Wed, Oct 14, 2009 - Page 3 News List

Chen regrets connection with Lin's lawsuit

ENTANGLED The former president said that he only endorsed Roger Lin's lawsuit to help clear up the US' position on Taiwan's status and Taiwan policy

By Ko Shu-ling  /  STAFF REPORTER

Wu Shu-jen, right, wife of former president Chen Shui-bian, is carried by the sister of Chen family friend Wu Wen-ching, who died last Friday, as she visited Wu Wen-ching’s family to convey her condolences after visiting Chen at the Taipei Detention Center yesterday. They are accompanied by Chiang Chih-ming, Chen’s spokesman.


The office of former president Chen Shui-bian (陳水扁) yesterday expressed regret over the connection between Chen and a lawsuit filed by Taiwanese activist Roger Lin (林志昇), saying the former president would never meet Lin again or sign any paper he issues.

In a statement issued yesterday, Chen's office said the former president endorsed Lin's lawsuit because he thought it could help clear up Washington's position on Taiwan's status and its Taiwan policy.

It said Chen understood that Lin’s lawsuit had been going on for many years and that it had nothing to do with the former president's legal problems.

“The connection between Lin's lawsuit and the former president's legal cases has caused Chen much trouble,” the statement said. “The former president feels puzzled and regretful about it. He has decided never to see Mr Lin again or sign any more documents.”

Chen also disagreed with Lin using his name to ask for donations, the statement said.

Lin petitioned a Washington district court in October 2006 to rule on the nationality of the people of Taiwan. He wanted the US court to decide what rights the Taiwanese have under the San Francisco Peace Treaty and the US Constitution, including whether they should be issued US passports.

Lin said the treaty did not address sovereignty over Taiwan and Penghu, and that the US was therefore still the principal occupying power. The court dismissed the case, saying it lacked jurisdiction over political matters.

On appeal, Lin argued that the US was Taiwan’s “principal occupying power,” effectively giving the US temporary de jure sovereignty. When permanent sovereignty is ultimately decided, Lin said, the de jure sovereignty of the US would cease.

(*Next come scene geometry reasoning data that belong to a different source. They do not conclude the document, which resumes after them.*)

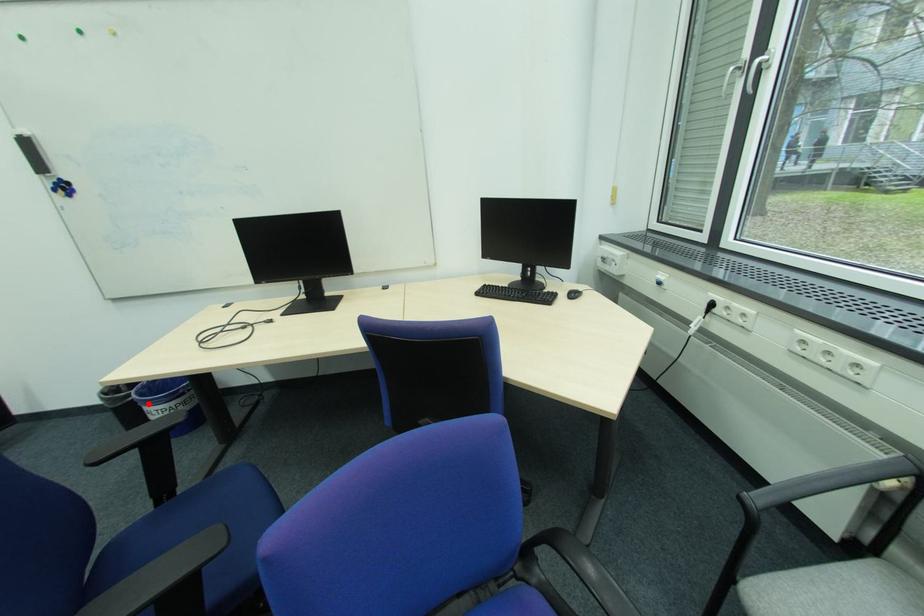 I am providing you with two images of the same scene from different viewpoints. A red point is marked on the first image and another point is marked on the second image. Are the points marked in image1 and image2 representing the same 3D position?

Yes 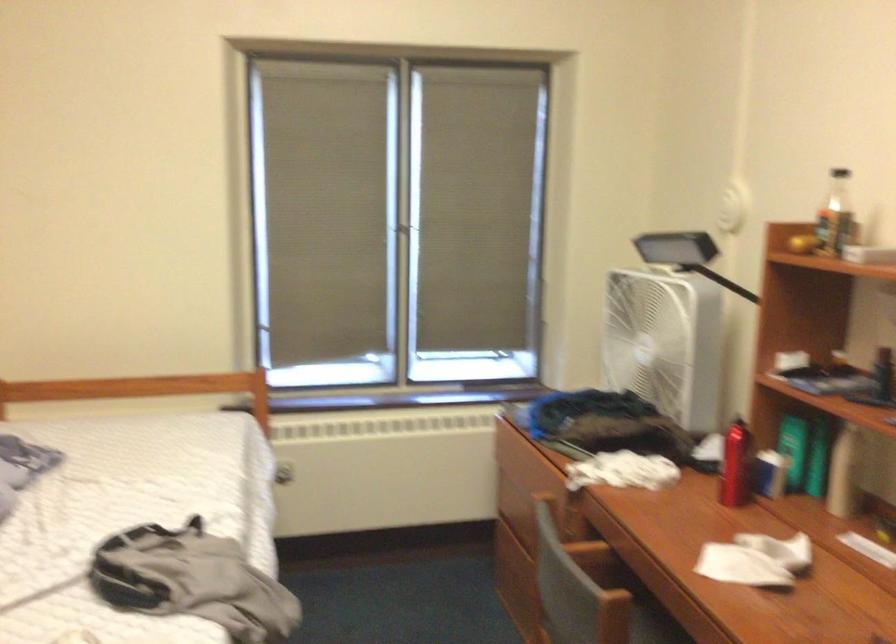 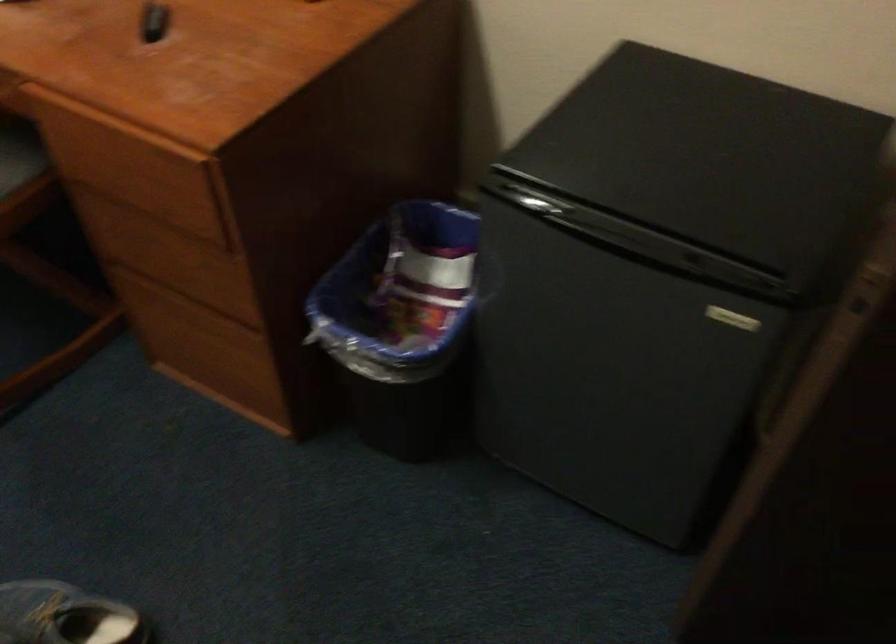 Consider the image. First-person continuous shooting, in which direction is the camera rotating?

The camera rotated toward right-down. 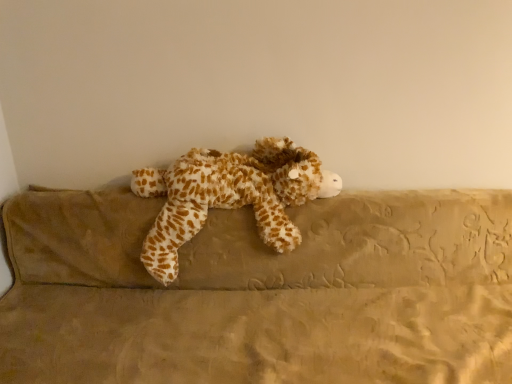 Question: Which direction should I rotate to look at fuzzy brown and white stuffed animal at center?

Choices:
 (A) right
 (B) left

Answer: (B)

Question: Considering the relative sizes of brown plush couch at center and fuzzy brown and white stuffed animal at center in the image provided, is brown plush couch at center taller than fuzzy brown and white stuffed animal at center?

Choices:
 (A) no
 (B) yes

Answer: (B)

Question: Is brown plush couch at center looking in the opposite direction of fuzzy brown and white stuffed animal at center?

Choices:
 (A) no
 (B) yes

Answer: (B)

Question: Does brown plush couch at center lie in front of fuzzy brown and white stuffed animal at center?

Choices:
 (A) no
 (B) yes

Answer: (B)

Question: Does brown plush couch at center have a lesser width compared to fuzzy brown and white stuffed animal at center?

Choices:
 (A) yes
 (B) no

Answer: (B)

Question: Considering the relative sizes of brown plush couch at center and fuzzy brown and white stuffed animal at center in the image provided, is brown plush couch at center bigger than fuzzy brown and white stuffed animal at center?

Choices:
 (A) yes
 (B) no

Answer: (A)

Question: From a real-world perspective, is brown plush couch at center beneath fuzzy brown and white stuffed animal at center?

Choices:
 (A) no
 (B) yes

Answer: (B)

Question: Is fuzzy brown and white stuffed animal at center turned away from brown plush couch at center?

Choices:
 (A) yes
 (B) no

Answer: (A)

Question: Can you confirm if fuzzy brown and white stuffed animal at center is smaller than brown plush couch at center?

Choices:
 (A) no
 (B) yes

Answer: (B)

Question: Can you confirm if fuzzy brown and white stuffed animal at center is thinner than brown plush couch at center?

Choices:
 (A) yes
 (B) no

Answer: (A)

Question: Is fuzzy brown and white stuffed animal at center positioned far away from brown plush couch at center?

Choices:
 (A) no
 (B) yes

Answer: (A)

Question: Is the position of fuzzy brown and white stuffed animal at center less distant than that of brown plush couch at center?

Choices:
 (A) no
 (B) yes

Answer: (A)

Question: Can you confirm if fuzzy brown and white stuffed animal at center is shorter than brown plush couch at center?

Choices:
 (A) yes
 (B) no

Answer: (A)

Question: Relative to fuzzy brown and white stuffed animal at center, is brown plush couch at center in front or behind?

Choices:
 (A) behind
 (B) front

Answer: (B) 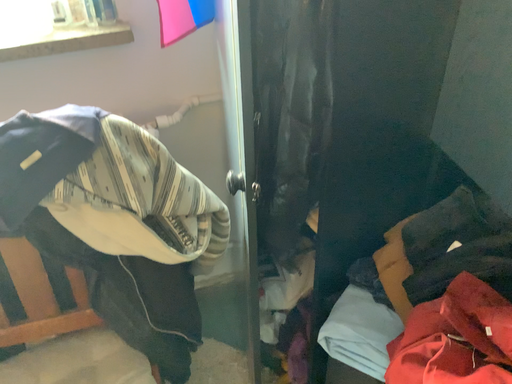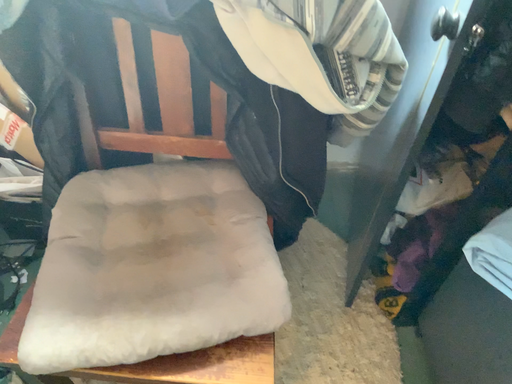 Question: How did the camera likely rotate when shooting the video?

Choices:
 (A) rotated left
 (B) rotated right

Answer: (A) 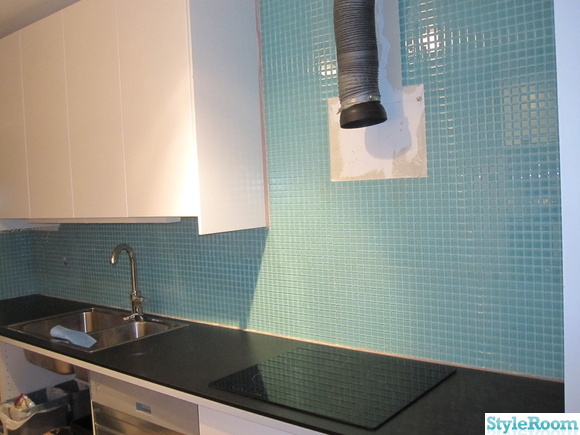 I want to click on counter, so click(x=226, y=334). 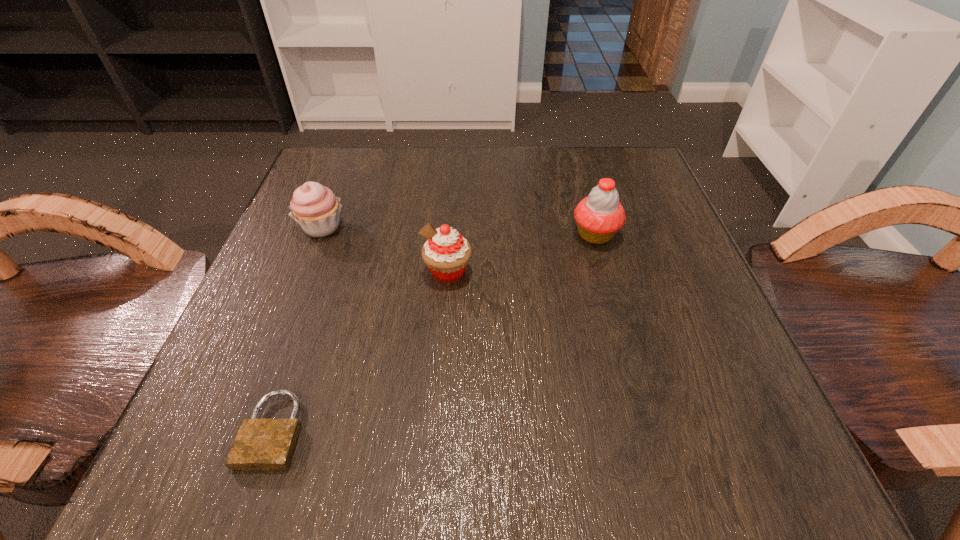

The US Court of Appeals in Washington upheld the district court’s ruling that deciding sovereignty was a political task rather than a judicial question. As the executive branch of the US government has remained silent on this issue, the court said, it could not intrude on its decision.

Lin appealed to the US Supreme Court on July 8 this year.

The case took an unusual twist last month when Chen signed an affidavit in support of Lin's lawsuit. In the affidavit, Chen said the US has been the “principal occupying power” of Taiwan and that he would like to clarify in court the relationship between “the people of Taiwan (not the 'exiled Chinese' on Taiwan) and the United States.”

The US Supreme Court declined to hear Lin's case earlier this month.

Separately, Chen petitioned the US Court of Appeals for the Armed Forces late last month after he was sentenced to life imprisonment for corruption.

Chen said in an English declaration he signed that during his eight-year presidency, the US executive branch often made decisions for the people of Taiwan without consulting them. These affected the lives, liberty and property of Taiwanese and the nation's territory.

Under the 1952 San Francisco Peace Treaty, Chen said it is clear that Taiwan was not awarded to the Republic of China and thus remains under the US Military Government until that government is legally supplanted.

Lin, who said his organization was sponsoring the legal action for Chen, demanded Chen's immediate release from incarceration and full respect for Chen's civil rights.

Lin, however, focused on Chen's argument in the affidavit concerning Taiwan's international status and dismissed speculation that the suit was aimed at resolving Chen's legal problems.